DISMANTLING OUR CONSTITUTION: Bush used the tragedy of 9-11 to revamp the organization of security, law enforcement and intelligence communities, creating the Department of Homeland Security. The Transportation Security Administration was also born out of the wake of Sept. 11. The Patriot Act over road fundamental protections of the First, Fourth, Fifth, Sixth, and Fourteenth Amendments of our Bill of Rights.

The War on Terror was used an excuse to curtail civil liberties. All dissent was swept aside as “unpatriotic” and the trampling of our basic core liberties became the game du jour. The result was domestic surveillance programs under the Patriot Act, the National Security Agency's warrantless surveillance program, and FISA and warrantless wiretapping; military tribunals set up at Guantanamo; and “enhanced interrogation techniques” such as waterboarding. In other legal matters, "Plamegate," the controversy over the leaking of Valerie Plame's identity as a CIA officer, was tangentially related to pre-war intelligence and fueled speculation that the Bush administration doctored intelligence claims.

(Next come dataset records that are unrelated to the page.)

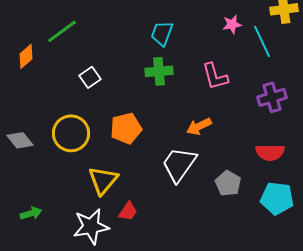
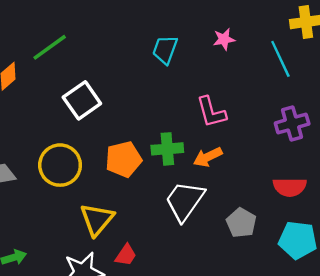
pink star: (232, 24) -> (224, 39), moved
green cross: (159, 71) -> (167, 149), moved
pink L-shape: (215, 76) -> (211, 112), moved
white square: (90, 77) -> (82, 100), size x1.5

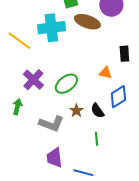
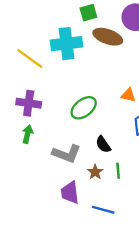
purple cross: (33, 80) -> (29, 103), moved, turned -35
brown star: (76, 111) -> (95, 172), moved
black semicircle: (97, 111) -> (103, 144), moved

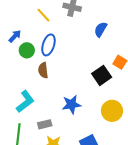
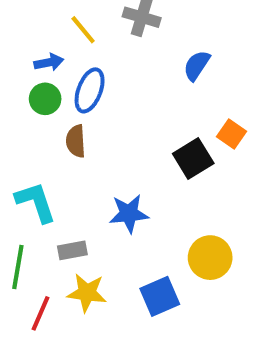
blue arrow: (15, 36) -> (49, 62), moved, turned 32
cyan L-shape: (25, 102) -> (36, 202), turned -75
yellow circle: (112, 111) -> (210, 258), moved

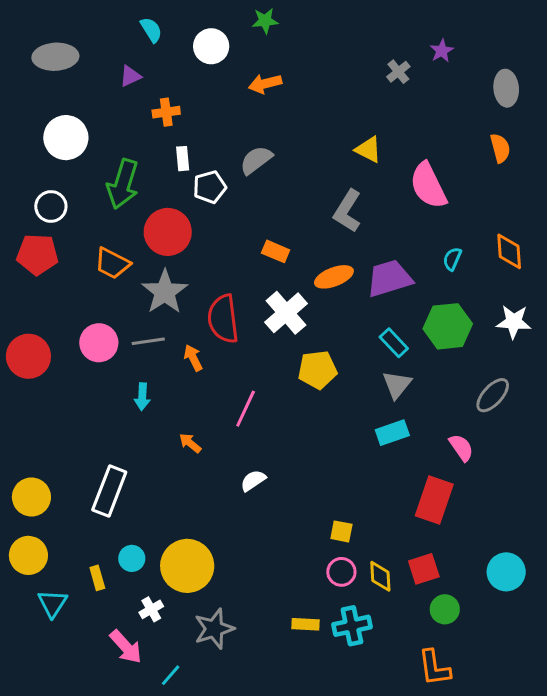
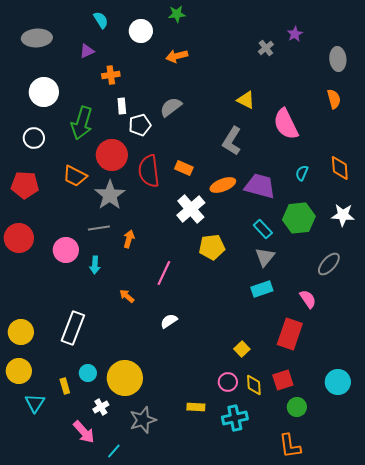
red pentagon: (37, 254) -> (25, 185), moved
purple trapezoid: (389, 278) -> (260, 186), turned 32
red semicircle: (223, 319) -> (149, 171), moved
pink circle: (99, 343) -> (66, 250), moved
orange arrow: (193, 358) -> (129, 239), turned 42
yellow square: (341, 531) -> (242, 349), moved, turned 35
yellow rectangle: (305, 624) -> (196, 407), moved

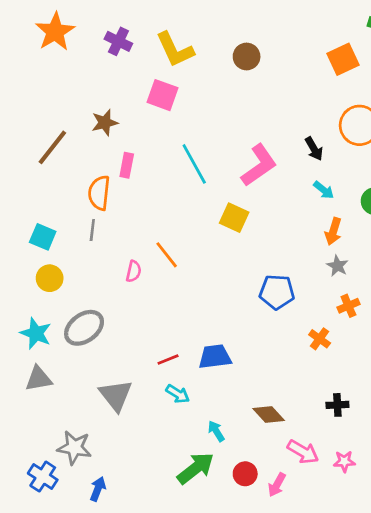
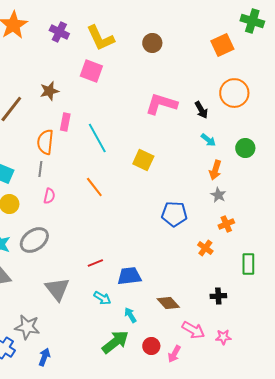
cyan line: (194, 164) -> (97, 138), moved
pink L-shape: (259, 165) -> (161, 104), moved, turned -128
pink semicircle: (134, 271) -> (49, 196), moved
blue trapezoid: (215, 357) -> (129, 276), moved
cyan arrow: (178, 394) -> (102, 298), moved

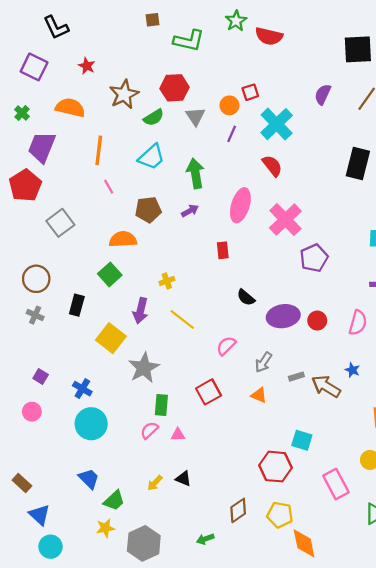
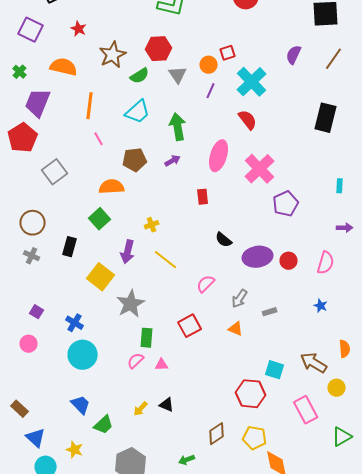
brown arrow: (326, 386) -> (314, 363), moved
yellow star: (105, 528) -> (75, 450), moved, turned 30

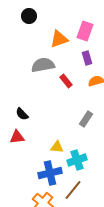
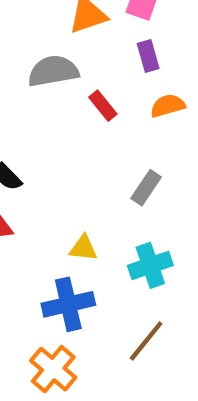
cyan cross: (77, 160) -> (150, 265), moved
brown line: (73, 190) -> (146, 341), moved

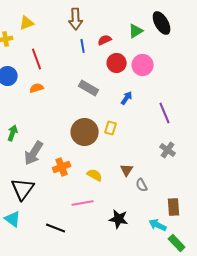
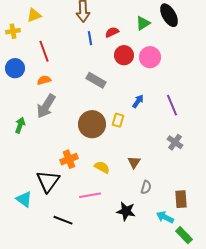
blue arrow: (127, 98) -> (138, 101), moved
gray arrow: (34, 153) -> (46, 106), moved
gray semicircle: (142, 185) -> (146, 187), moved, turned -136
black triangle: (23, 189) -> (48, 181), moved
cyan triangle: (13, 219) -> (24, 199), moved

As Bush prepares to leave office, people the world over now look at the U.S. in a "negative way" as a country that "went ahead and sanctioned torture." (See this blog on January 15, 2009). Paralleling President Obama’s repair of our international image, the abuses of the Bush domestic agenda must be swiftly and surely repudiated. A welcome return to sanity begins 1.20.09—ALLAH BE PRAISED!